### WORK TO BE COMPLETED
Reproduce the lines below verbatim. Pictures are to be omitted.

### DATA SHOWN
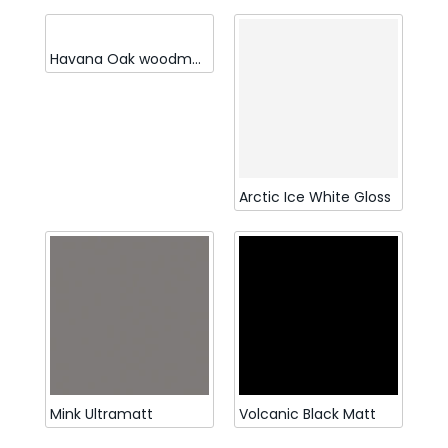
Havana Oak woodmatt
Arctic Ice White Gloss
Mink Ultramatt
Volcanic Black Matt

### SOLUTION TO THIS PROBLEM
Havana Oak woodmatt
Arctic Ice White Gloss
Mink Ultramatt
Volcanic Black Matt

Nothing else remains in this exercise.